Le navire étant à la dérive en Méditerranée, le port de Marseille a accepté très courageusement le navire et a transféré la cargaison à quai avec des générateurs sur le quai. (N.d.l.r.)


  1. Analyse succincte des dangers potentiels de ces navires


  2. D'abord, comme tous les navires de commerce, incendie dans la machine ou pollution due aux soutes lors d'un échouement ou collision avec un autre navire.

    Rappelons que les méthaniers, construits depuis 1969, selon les techniques françaises (cuves intégrées à la coque) Gaz-Transport ou Technigaz (double-coque avec deux espaces inter-barrières d'isolation soit à la perlite ou avec du balsa, et en permanence inertées à l'Azote), transportent du gaz naturel sous forme liquide à la pression atmosphérique et à - 162°C. Les US Coast-Guard, avant d'admettre les méthaniers aux États-Unis, à la fin des années 60 (1967, je crois), ont conduit des études pour connaître le comportement du gaz naturel liquide soudainement déversé dans l'eau. Ils en en sont arrivés à la définition d'explosion sans flamme, c'est-à-dire qu'une quantité de gaz naturel liquide qui tombe dans l'eau de mer forme autour d'elle une épaisse carapace de glace. A l'intérieur, comme le liquide continue à se vaporiser, il se produit de fortes détonations de détente brutale !

  Cuve d'un gazier
Cuve d'un Gazier
  Ceux d'entre-nous qui ont navigué sur ces navires se souviennent parfaitement que les lances à incendie servaient plutôt à se protéger des méfaits du froid: on les élongeait sur le pont avant les opérations de chargement ou déchargement, prêtes à entrer en action en cas de fuite occasionnelle, même minime. De plus, au droit des traverses de chargement, existent des rampes destinées à interposer un rideau d'eau pour protéger la coque en cas de fuite accidentelle.

Pour ma part, je ne crois pas aux dangers d'explosion ou d'incendie (sauf locaux et machines) mais aux dangers dus au froid c'est-à-dire à la soudaine vaporisation de la cargaison en cas d'abordage ou d'échouement: une cuve éventrée passant subitement de –162°C à +20°C, soit une élévation de température d'environ 180°C, demandera une énorme quantité de calories, d'où le gel de tout ce qui est autour du navire, le GNL étant plus léger que l'air.

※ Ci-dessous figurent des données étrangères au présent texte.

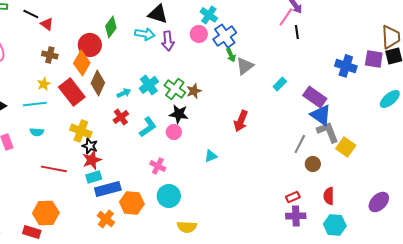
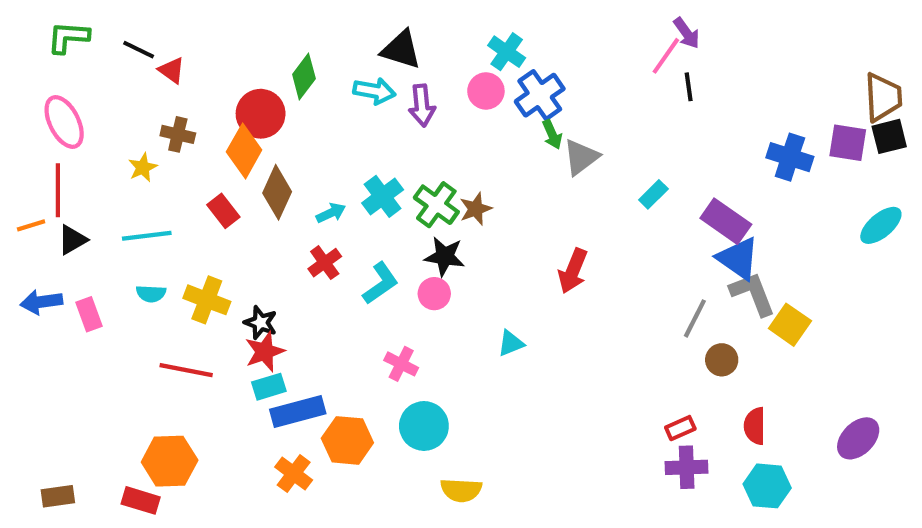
yellow star: (44, 84) -> (143, 167), moved
red rectangle: (72, 92) -> (223, 211), size x0.6
yellow cross: (81, 131) -> (207, 300), moved

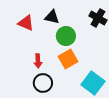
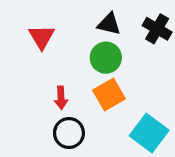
black triangle: (52, 17) -> (109, 24), moved
red triangle: (26, 23) -> (42, 37), turned 36

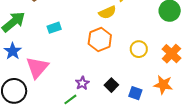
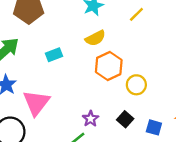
yellow semicircle: (107, 12) -> (95, 38), moved
yellow circle: (139, 49) -> (136, 85), moved

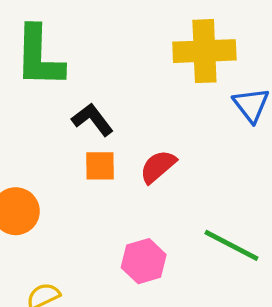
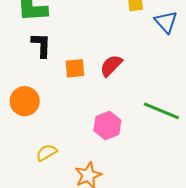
black L-shape: (92, 120) -> (41, 45), moved, turned 44

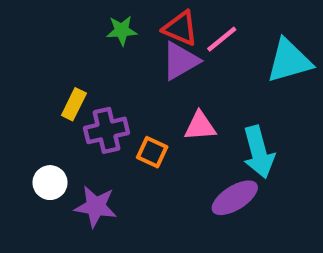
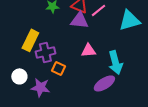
purple triangle: (180, 61) -> (79, 20), turned 36
yellow rectangle: (74, 104) -> (30, 40), size x1.5
orange square: (152, 152) -> (58, 68), moved

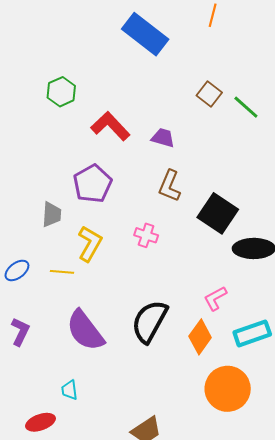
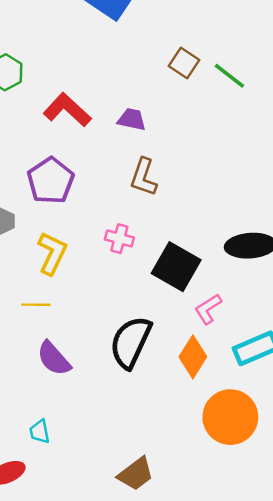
black square: (218, 213) -> (176, 267), moved
yellow line: (62, 272) -> (36, 305), moved
purple semicircle: (85, 331) -> (54, 358), size x0.7

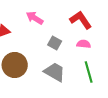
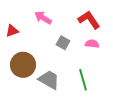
gray trapezoid: (55, 72) -> (49, 80), moved
green line: (89, 72) -> (83, 80), moved

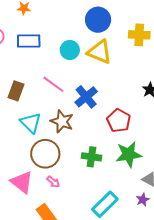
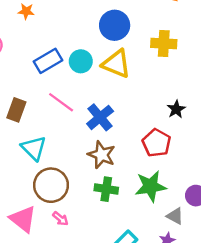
blue rectangle: (29, 41) -> (48, 61), moved, turned -30
brown star: (62, 121) -> (102, 155), moved
red pentagon: (119, 121) -> (156, 143), moved

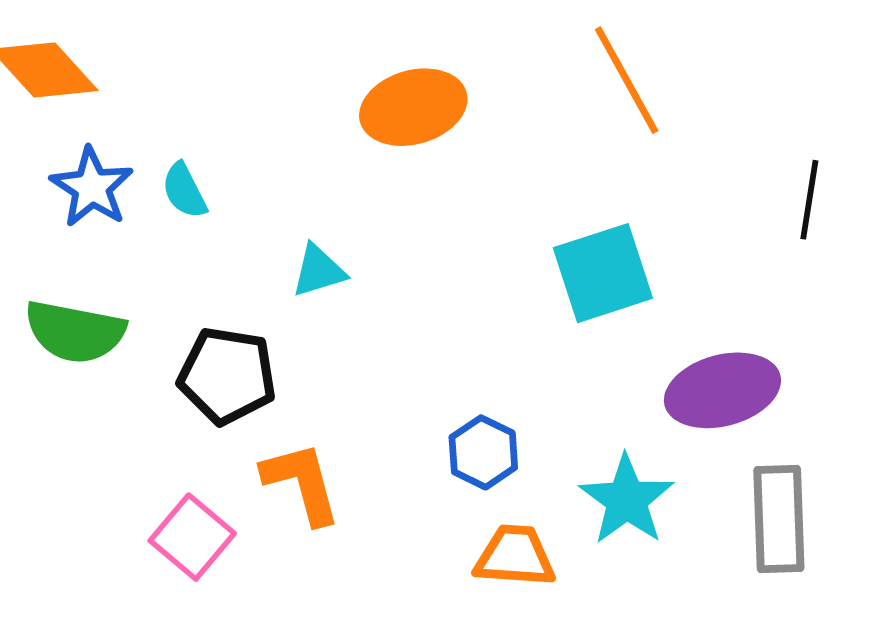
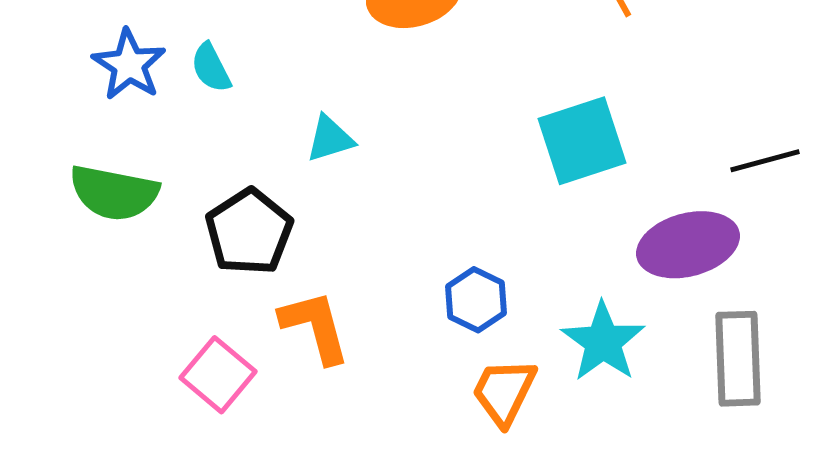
black line: (809, 200) -> (765, 161), moved, turned 66
black pentagon: (227, 376) -> (249, 232), turned 30
orange trapezoid: (515, 556) -> (504, 392), turned -68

Si un échouement survient avec éventration d'une cuve, cela gèlera immédiatement toute l'eau autour du navire avec ensuite un probable débordement des ou de la cuve éventrée, et donc du méthane sur le pont puis rupture du pont, de la coque etc...

Rappelons que ces navires sont tous à double coque. Le problème est différent pour les Butaniers propaniers communément appelés Gepeelliers.

Le butane et le propane sont plus lourds que l'air, liquides à la pression atmosphérique aux températures suivantes :
  • Butane   à - 00°5 C
  • Propane à - 40°0 C
Donc ici, à notre avis, le grand danger sera le feu et l'explosion. S'il y a éventration d'une cuve, cela sera feu, explosion, et du gaz qui se répandra sur le site, également dangereux pour les sauveteurs et l'environnement, pouvant conduire à l'embrasement rapide de tout ce qui est autour du navire.